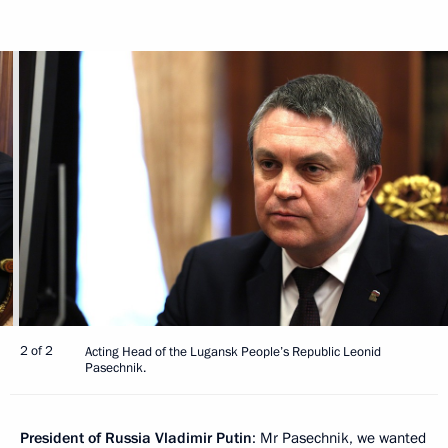
2 of 2
Acting Head of the Lugansk People’s Republic Leonid
Pasechnik.
President of Russia Vladimir Putin
: Mr Pasechnik, we wanted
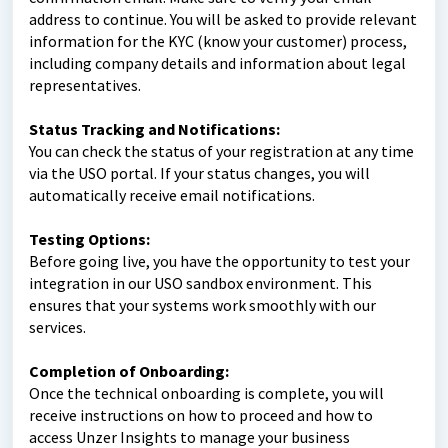
address to continue. You will be asked to provide relevant
information for the KYC (know your customer) process,
including company details and information about legal
representatives.
Status Tracking and Notifications:
You can check the status of your registration at any time
via the USO portal. If your status changes, you will
automatically receive email notifications.
Testing Options:
Before going live, you have the opportunity to test your
integration in our USO sandbox environment. This
ensures that your systems work smoothly with our
services.
Completion of Onboarding:
Once the technical onboarding is complete, you will
receive instructions on how to proceed and how to
access Unzer Insights to manage your business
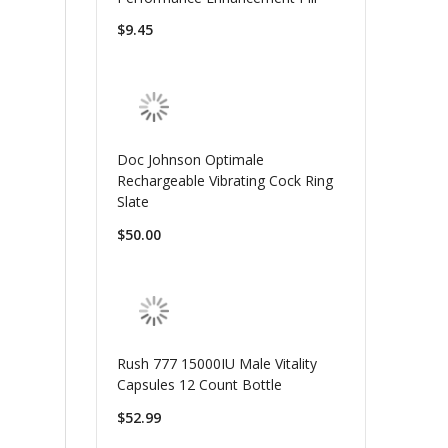
$9.45
Doc Johnson Optimale
Rechargeable Vibrating Cock Ring
Slate
$50.00
Rush 777 15000IU Male Vitality
Capsules 12 Count Bottle
$52.99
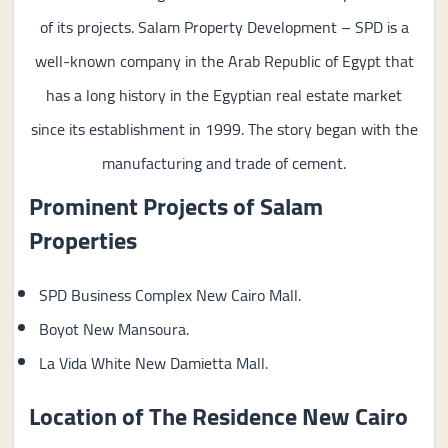
of its projects. Salam Property Development – SPD is a
well-known company in the Arab Republic of Egypt that
has a long history in the Egyptian real estate market
since its establishment in 1999. The story began with the
manufacturing and trade of cement.
Prominent Projects of
Salam
Properties
SPD Business Complex New Cairo Mall.
Boyot New Mansoura.
La Vida White New Damietta Mall.
Location of The Residence New Cairo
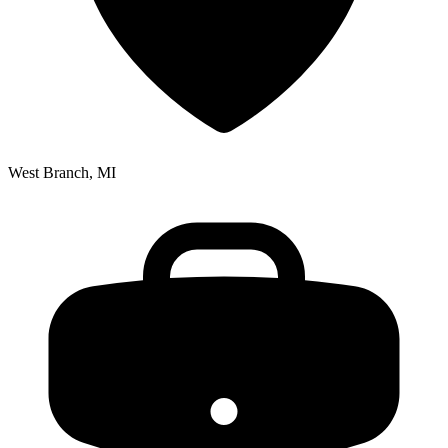
West Branch, MI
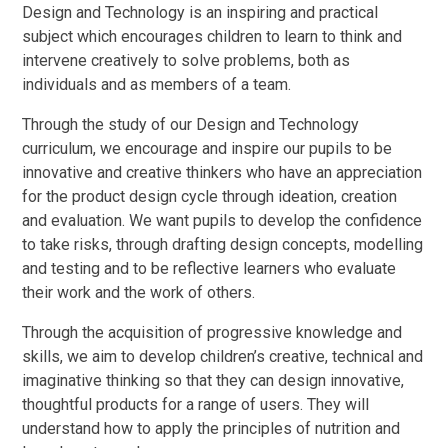
Design and Technology is an inspiring and practical
subject which encourages children to learn to think and
intervene creatively to solve problems, both as
individuals and as members of a team.
Through the study of our Design and Technology
curriculum, we encourage and inspire our pupils to be
innovative and creative thinkers who have an appreciation
for the product design cycle through ideation, creation
and evaluation. We want pupils to develop the confidence
to take risks, through drafting design concepts, modelling
and testing and to be reflective learners who evaluate
their work and the work of others.
Through the acquisition of progressive knowledge and
skills, we aim to develop children’s creative, technical and
imaginative thinking so that they can design innovative,
thoughtful products for a range of users. They will
understand how to apply the principles of nutrition and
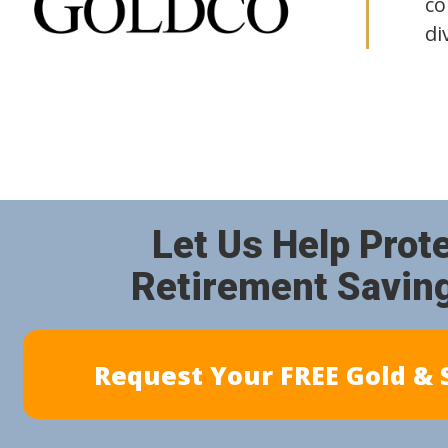
co
di
Let Us Help Prot
Retirement Savin
Request Your FREE Gold & S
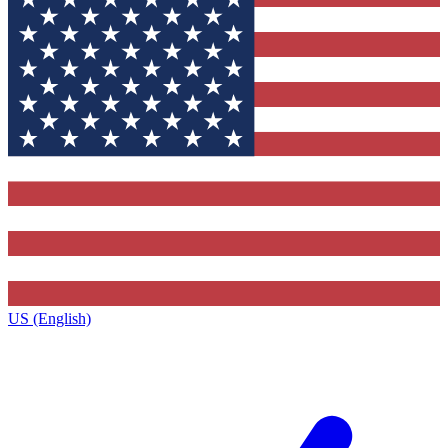
US (English)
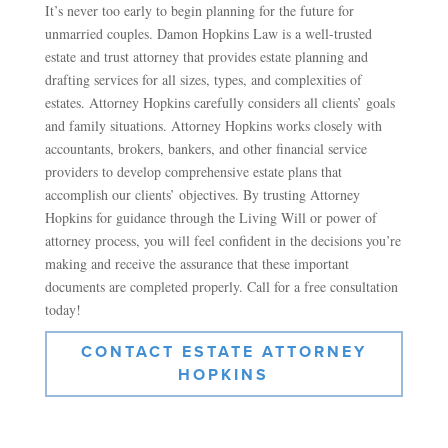
It’s never too early to begin planning for the future for
unmarried couples. Damon Hopkins Law is a well-trusted
estate and trust attorney that provides estate planning and
drafting services for all sizes, types, and complexities of
estates. Attorney Hopkins carefully considers all clients’ goals
and family situations. Attorney Hopkins works closely with
accountants, brokers, bankers, and other financial service
providers to develop comprehensive estate plans that
accomplish our clients’ objectives. By trusting Attorney
Hopkins for guidance through the Living Will or power of
attorney process, you will feel confident in the decisions you’re
making and receive the assurance that these important
documents are completed properly. Call for a free consultation
today!
CONTACT ESTATE ATTORNEY
HOPKINS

####

◆ **WHAT TO PRODUCE**
Each entry above must be set down word for word; none of its pictures belong in the copy.

◆ **RESPONSE TO THIS TASK**
2 of 2
Acting Head of the Lugansk People’s Republic Leonid
Pasechnik.
President of Russia Vladimir Putin
: Mr Pasechnik, we wanted
address to continue. You will be asked to provide relevant
information for the KYC (know your customer) process,
including company details and information about legal
representatives.
Status Tracking and Notifications:
You can check the status of your registration at any time
via the USO portal. If your status changes, you will
automatically receive email notifications.
Testing Options:
Before going live, you have the opportunity to test your
integration in our USO sandbox environment. This
ensures that your systems work smoothly with our
services.
Completion of Onboarding:
Once the technical onboarding is complete, you will
receive instructions on how to proceed and how to
access Unzer Insights to manage your business
$9.45
Doc Johnson Optimale
Rechargeable Vibrating Cock Ring
Slate
$50.00
Rush 777 15000IU Male Vitality
Capsules 12 Count Bottle
$52.99
of its projects. Salam Property Development – SPD is a
well-known company in the Arab Republic of Egypt that
has a long history in the Egyptian real estate market
since its establishment in 1999. The story began with the
manufacturing and trade of cement.
Prominent Projects of
Salam
Properties
SPD Business Complex New Cairo Mall.
Boyot New Mansoura.
La Vida White New Damietta Mall.
Location of The Residence New Cairo
West Branch, MI
Design and Technology is an inspiring and practical
subject which encourages children to learn to think and
intervene creatively to solve problems, both as
individuals and as members of a team.
Through the study of our Design and Technology
curriculum, we encourage and inspire our pupils to be
innovative and creative thinkers who have an appreciation
for the product design cycle through ideation, creation
and evaluation. We want pupils to develop the confidence
to take risks, through drafting design concepts, modelling
and testing and to be reflective learners who evaluate
their work and the work of others.
Through the acquisition of progressive knowledge and
skills, we aim to develop children’s creative, technical and
imaginative thinking so that they can design innovative,
thoughtful products for a range of users. They will
understand how to apply the principles of nutrition and
co
di
Let Us Help Prot
Retirement Savin
Request Your FREE Gold & S
US (English)
It’s never too early to begin planning for the future for
unmarried couples. Damon Hopkins Law is a well-trusted
estate and trust attorney that provides estate planning and
drafting services for all sizes, types, and complexities of
estates. Attorney Hopkins carefully considers all clients’ goals
and family situations. Attorney Hopkins works closely with
accountants, brokers, bankers, and other financial service
providers to develop comprehensive estate plans that
accomplish our clients’ objectives. By trusting Attorney
Hopkins for guidance through the Living Will or power of
attorney process, you will feel confident in the decisions you’re
making and receive the assurance that these important
documents are completed properly. Call for a free consultation
today!
CONTACT ESTATE ATTORNEY
HOPKINS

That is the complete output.